Even with the deaths and serious injuries, the debate among dentists isn't whether children should be sedated at all, but who should be doing it. Most medical fields recognize anesthesia as a specialized area of care. Even veterinarians have a specialty. Dentists do not. To find out why, we asked Dr. Tim Rose, president of the American Dental Association.
MABREY: Other disciplines do recognize anesthesiology. I mean, even veterinary medicine. Is it more important to anesthetize my cat than it is to anesthetize a child?
ROSE: The issue here is not whether you're going to anesthetize your cat or a child. And the sense of the American Dental Association now is that there's ample opportunity and ample availability of certified, regulated, controlled and trained professionals to deliver that kind of care.

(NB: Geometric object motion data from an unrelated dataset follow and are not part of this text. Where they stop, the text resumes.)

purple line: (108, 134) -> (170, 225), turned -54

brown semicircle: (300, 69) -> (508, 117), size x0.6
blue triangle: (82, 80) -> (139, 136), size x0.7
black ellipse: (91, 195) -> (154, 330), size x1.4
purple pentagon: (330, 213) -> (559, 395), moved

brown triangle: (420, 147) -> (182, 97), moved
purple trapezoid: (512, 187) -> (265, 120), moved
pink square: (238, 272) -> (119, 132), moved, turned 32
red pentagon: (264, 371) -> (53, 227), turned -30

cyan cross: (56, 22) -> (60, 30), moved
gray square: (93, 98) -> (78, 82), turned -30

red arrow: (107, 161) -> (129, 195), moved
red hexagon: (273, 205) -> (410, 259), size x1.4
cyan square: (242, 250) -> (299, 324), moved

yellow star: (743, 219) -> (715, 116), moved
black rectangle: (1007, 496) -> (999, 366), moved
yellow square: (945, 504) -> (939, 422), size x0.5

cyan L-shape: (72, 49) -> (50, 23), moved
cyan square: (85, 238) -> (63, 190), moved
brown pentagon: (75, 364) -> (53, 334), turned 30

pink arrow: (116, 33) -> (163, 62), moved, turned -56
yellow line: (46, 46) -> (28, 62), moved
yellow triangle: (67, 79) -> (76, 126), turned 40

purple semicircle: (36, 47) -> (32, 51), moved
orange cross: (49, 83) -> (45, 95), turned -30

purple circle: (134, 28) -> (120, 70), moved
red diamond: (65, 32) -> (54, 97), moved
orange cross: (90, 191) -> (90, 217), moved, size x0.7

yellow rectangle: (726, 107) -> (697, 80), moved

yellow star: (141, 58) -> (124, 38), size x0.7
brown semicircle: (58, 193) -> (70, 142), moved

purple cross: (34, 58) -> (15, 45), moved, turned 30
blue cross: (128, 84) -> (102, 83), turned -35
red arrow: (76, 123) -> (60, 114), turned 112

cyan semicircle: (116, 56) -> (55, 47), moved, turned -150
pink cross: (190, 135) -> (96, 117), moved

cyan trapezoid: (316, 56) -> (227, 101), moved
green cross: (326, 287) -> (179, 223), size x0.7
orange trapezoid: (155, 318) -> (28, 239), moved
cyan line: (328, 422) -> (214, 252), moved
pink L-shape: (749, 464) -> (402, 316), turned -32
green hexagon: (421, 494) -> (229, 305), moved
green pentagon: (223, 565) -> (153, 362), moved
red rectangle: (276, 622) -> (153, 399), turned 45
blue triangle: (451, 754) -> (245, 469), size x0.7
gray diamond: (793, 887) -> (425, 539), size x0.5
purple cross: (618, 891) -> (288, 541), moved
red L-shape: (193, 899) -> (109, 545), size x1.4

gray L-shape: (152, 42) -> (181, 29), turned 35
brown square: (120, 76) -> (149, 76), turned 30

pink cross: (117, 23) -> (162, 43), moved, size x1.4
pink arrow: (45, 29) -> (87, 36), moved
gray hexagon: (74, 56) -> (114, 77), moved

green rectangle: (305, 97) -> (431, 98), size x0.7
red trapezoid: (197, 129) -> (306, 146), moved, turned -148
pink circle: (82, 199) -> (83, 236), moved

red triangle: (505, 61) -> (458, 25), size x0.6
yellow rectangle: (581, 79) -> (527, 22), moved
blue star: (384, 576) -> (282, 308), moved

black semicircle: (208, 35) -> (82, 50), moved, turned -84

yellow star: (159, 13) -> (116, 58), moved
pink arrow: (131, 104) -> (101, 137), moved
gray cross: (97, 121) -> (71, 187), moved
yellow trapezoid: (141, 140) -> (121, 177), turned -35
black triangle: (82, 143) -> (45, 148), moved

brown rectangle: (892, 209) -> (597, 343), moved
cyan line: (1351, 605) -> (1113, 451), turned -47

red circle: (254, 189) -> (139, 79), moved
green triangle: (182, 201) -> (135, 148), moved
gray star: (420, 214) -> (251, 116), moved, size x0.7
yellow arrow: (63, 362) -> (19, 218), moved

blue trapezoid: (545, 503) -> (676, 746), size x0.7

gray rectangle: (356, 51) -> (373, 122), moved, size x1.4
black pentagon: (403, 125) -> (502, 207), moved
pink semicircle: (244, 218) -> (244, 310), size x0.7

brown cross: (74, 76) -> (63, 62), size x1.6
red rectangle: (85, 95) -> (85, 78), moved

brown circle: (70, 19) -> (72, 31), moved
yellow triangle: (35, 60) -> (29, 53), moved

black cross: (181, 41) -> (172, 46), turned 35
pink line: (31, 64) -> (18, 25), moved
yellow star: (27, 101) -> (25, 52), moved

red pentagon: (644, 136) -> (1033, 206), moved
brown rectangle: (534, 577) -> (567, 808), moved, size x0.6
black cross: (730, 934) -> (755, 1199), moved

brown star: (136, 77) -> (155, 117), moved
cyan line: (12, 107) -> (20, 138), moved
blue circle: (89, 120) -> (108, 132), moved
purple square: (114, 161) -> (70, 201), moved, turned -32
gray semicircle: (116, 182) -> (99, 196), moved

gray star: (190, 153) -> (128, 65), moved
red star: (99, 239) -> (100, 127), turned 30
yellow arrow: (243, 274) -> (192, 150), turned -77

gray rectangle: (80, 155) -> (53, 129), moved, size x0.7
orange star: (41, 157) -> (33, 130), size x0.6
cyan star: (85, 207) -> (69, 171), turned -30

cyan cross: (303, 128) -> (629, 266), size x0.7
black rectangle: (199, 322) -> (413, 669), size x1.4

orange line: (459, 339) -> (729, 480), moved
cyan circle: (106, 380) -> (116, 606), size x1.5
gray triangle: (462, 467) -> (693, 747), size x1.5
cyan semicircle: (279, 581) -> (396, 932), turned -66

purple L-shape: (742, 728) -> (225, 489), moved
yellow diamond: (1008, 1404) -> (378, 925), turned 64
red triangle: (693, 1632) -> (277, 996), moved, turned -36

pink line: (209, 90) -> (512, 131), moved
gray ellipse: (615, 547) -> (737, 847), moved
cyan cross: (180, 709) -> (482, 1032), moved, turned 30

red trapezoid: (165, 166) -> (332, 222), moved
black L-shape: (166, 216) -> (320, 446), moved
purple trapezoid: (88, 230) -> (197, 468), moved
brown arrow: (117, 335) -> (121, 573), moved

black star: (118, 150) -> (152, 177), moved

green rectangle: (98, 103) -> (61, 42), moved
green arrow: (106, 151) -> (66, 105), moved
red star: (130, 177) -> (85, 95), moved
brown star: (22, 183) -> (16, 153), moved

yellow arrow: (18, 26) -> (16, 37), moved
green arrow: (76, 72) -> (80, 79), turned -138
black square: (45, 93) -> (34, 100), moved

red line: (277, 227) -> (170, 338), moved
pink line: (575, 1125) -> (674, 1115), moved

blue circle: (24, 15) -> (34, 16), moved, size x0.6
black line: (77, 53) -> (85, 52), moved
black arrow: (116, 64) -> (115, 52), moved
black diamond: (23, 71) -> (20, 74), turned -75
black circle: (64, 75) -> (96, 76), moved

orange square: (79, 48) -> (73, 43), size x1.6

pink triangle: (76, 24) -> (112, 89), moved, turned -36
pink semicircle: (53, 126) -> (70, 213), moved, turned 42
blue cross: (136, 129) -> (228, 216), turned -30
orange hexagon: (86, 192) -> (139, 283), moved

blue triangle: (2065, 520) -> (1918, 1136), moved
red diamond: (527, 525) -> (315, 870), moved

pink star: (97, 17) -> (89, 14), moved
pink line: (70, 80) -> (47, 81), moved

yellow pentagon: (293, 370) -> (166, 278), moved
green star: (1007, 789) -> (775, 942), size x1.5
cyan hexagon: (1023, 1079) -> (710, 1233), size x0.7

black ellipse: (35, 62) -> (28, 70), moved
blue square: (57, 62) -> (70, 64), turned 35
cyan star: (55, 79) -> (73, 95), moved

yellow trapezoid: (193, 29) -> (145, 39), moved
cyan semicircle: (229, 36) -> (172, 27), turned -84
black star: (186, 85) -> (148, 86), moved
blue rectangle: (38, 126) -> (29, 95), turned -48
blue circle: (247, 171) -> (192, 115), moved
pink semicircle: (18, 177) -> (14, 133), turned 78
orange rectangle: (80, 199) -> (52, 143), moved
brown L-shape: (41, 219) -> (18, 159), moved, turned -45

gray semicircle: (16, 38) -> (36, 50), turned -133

MABREY: The Walskis and the Shimshocks are educated people. They thought they were doing what was best for their children. How did their children end up dead, and the ADA is not taking a leading role in saying, "We need to make sure that this is a specialty?"
ROSE: We don't have within the dental profession a need for those people. We have people that are currently trained to deliver those kinds of services. There's also an abundant number of anesthesiologists in the medical community can do these same types of procedures.
And most of the dentists and oral surgeonwe talked to agreed. They say cases like these are rare. But for people like the California Dental Board's Dr. Hartman, even one death is too many. For them, the issue is simple -- each child who walks into a dentist's office should walk out.
HARTMANN: A child doesn't have to die in a dental office, and especially if it was a child that was being treated negligently and because the practitioner didn't know what they were doing. We don't want any deaths in the dental office. We don't need any deaths in the dental office.
DAVID WALSKI: They winged it. That's what they did, is they winged it. They knew that they didn't have the equipment with them necessary to do a three-year-old child. And they winged it. To me, that was a lack of concern for us and for their other patients that went through the same procedure probably, but were lucky. And they came home with their children.